La sous-section 1, qui comprend les articles 1235 à 1238, est dédiée au préjudice réparable. Elle reprend des dispositions qui figuraient déjà dans l'avant-projet Catala et la proposition de loi de Laurent BÉTEILLE.
L'article 1235 définit le préjudice réparable en consacrant la distinction entre dommage et préjudice, longtemps suggérée par la doctrine. Ainsi, en 2003, dans son rapport sur l'indemnisation du dommage corporel, le groupe de travail dirigé par Yvonne LAMBERT-FAIVRE, professeur émérite à l'Université Jean Moulin (Lyon III), distinguait le dommage qui « relève du fait, de l'événement qui est constatable, objectif, qui appartient au domaine du fait et non du droit », du préjudice qui « relève quant à lui du droit en ce qu'il exprime une atteinte aux intérêts patrimoniaux ou extrapatrimoniaux du demandeur ».
L'article 1236 consacre dans le code civil la jurisprudence relative au caractère réparable d'un préjudice futur, reprenant la formulation retenue par la Cour de cassation.
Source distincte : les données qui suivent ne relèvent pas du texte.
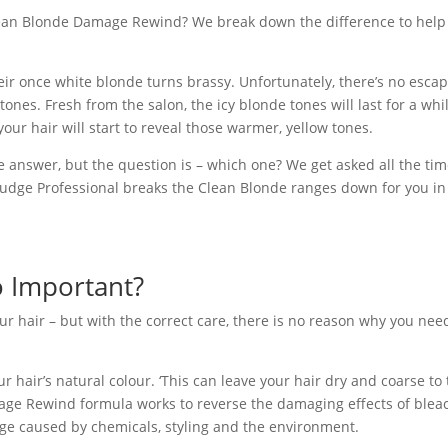
n Blonde Damage Rewind? We break down the difference to help you
eir once white blonde turns brassy. Unfortunately, there’s no escap
ones. Fresh from the salon, the icy blonde tones will last for a whi
our hair will start to reveal those warmer, yellow tones.
e answer, but the question is – which one? We get asked all the t
ge Professional breaks the Clean Blonde ranges down for you in 
 Important?
ur hair – but with the correct care, there is no reason why you nee
r hair’s natural colour
.
‘This can leave your hair dry and coarse t
ge Rewind formula works to reverse the damaging effects of bleach
age caused by chemicals, styling and the environment.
L'article 1237 précise dans quelles conditions la perte de chance peut être retenue comme préjudice réparable et comment celui-ci doit être évalué, à l'aune de la chance perdue et non de l'avantage qu'elle aurait procuré si elle s'était réalisée, reprenant là encore une jurisprudence bien établie de la Cour de cassation.
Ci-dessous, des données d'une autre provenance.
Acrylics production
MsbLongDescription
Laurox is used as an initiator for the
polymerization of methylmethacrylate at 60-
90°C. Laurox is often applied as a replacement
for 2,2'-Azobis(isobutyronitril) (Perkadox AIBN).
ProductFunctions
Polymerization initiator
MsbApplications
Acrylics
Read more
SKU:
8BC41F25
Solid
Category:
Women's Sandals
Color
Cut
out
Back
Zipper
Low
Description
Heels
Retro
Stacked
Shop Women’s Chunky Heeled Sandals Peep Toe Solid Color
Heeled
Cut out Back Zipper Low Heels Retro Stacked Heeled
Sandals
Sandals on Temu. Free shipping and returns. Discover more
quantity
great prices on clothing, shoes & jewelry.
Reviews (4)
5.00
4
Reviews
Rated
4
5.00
L'article 1238 participe à la responsabilisation de la victime, en consacrant, comme l'avant-projet Catala, le caractère réparable des dépenses engagées par la victime pour prévenir la réalisation du dommage ou son aggravation.
La sous-section 2 comprend un article unique, l'article 1239, qui rappelle la nécessité de rapporter la preuve d'un lien de causalité entre le fait imputé au défendeur et le dommage.
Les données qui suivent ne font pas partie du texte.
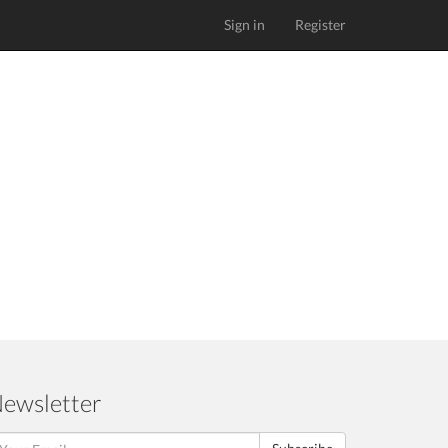
Sign in
Register
ewsletter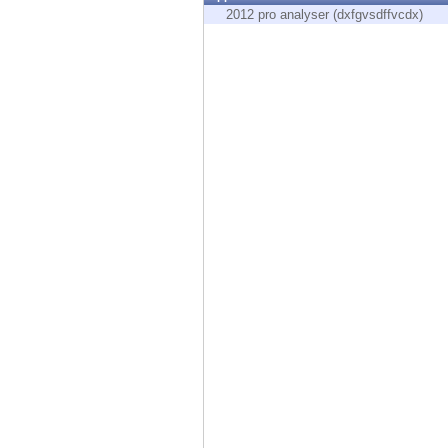
Endpoint
2012 pro analyser (dxfgvsdffvcdx)
Browse
SaaS
EXPOSURE MANAGEMENT
Threat Intelligence
Exposure Prioritization
Cyber Asset Attack Surface Management
Safe Remediation
ThreatCloud AI
AI SECURITY
Workforce AI Security
AI Red Teaming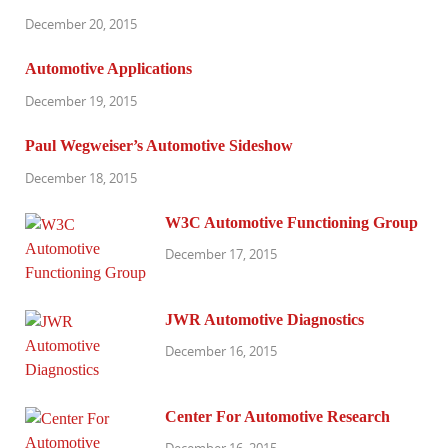
December 20, 2015
Automotive Applications
December 19, 2015
Paul Wegweiser’s Automotive Sideshow
December 18, 2015
W3C Automotive Functioning Group
December 17, 2015
JWR Automotive Diagnostics
December 16, 2015
Center For Automotive Research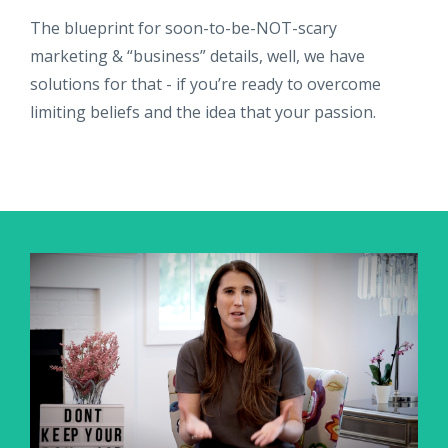
The blueprint for soon-to-be-NOT-scary
marketing & “business” details, well, we have
solutions for that - if you’re ready to overcome
limiting beliefs and the idea that your passion.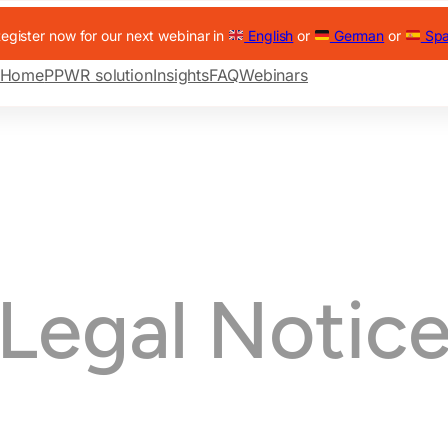
egister now for our next webinar in
English
or
German
or
Spa
Home
PPWR solution
Insights
FAQ
Webinars
Legal Notic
La section 2 comprend les dispositions propres à la responsabilité extracontractuelle et consacre quatre sous-sections à chacun des faits générateurs de cette responsabilité, consacrant aux côtés des « classiques » faute, fait des choses et fait d'autrui, les troubles anormaux du voisinage.
La sous-section 1 est composée des articles 1240 et 1241. Le premier modernise la rédaction historique de l'article 1382 selon lequel « tout fait quelconque de l'homme, qui cause à autrui un dommage, oblige celui par la faute duquel il est arrivé à le réparer ». Le second donne une définition objective de la faute, telle qu'elle est retenue par la jurisprudence.
La sous-section 2 comporte un seul article 1242 relatif à la responsabilité de plein droit du fait des choses, qui codifie une jurisprudence constante. Cet article inscrit dans le code civil la présomption irréfragable du rôle causal de la chose en cas de contact et comment doit être prouvé ce lien causal en l'absence d'un tel contact. Il définit également la notion de gardien. Il apporte une précision qui va au-delà de la jurisprudence, en restreignant ce régime de responsabilité aux seules choses corporelles, reprenant ainsi la rédaction du projet du ministère de la justice qui permet d'éviter une application trop extensive du régime de responsabilité de plein droit.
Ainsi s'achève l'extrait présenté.